YOUR INSTRUCTIONS: Transcribe the listing verbatim. Do not carry over any pictures.

INFORMATION SHOWN:
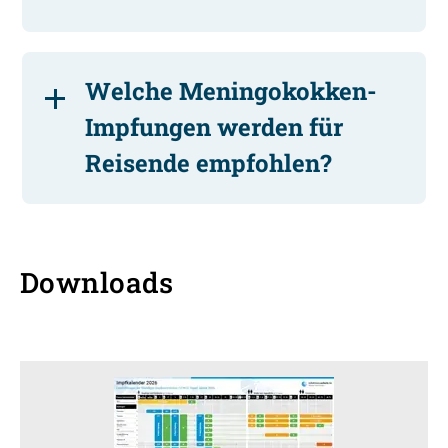
Welche Meningokokken-
Impfungen werden für
Reisende empfohlen?
Downloads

SOLUTION:
Welche Meningokokken-
Impfungen werden für
Reisende empfohlen?
Downloads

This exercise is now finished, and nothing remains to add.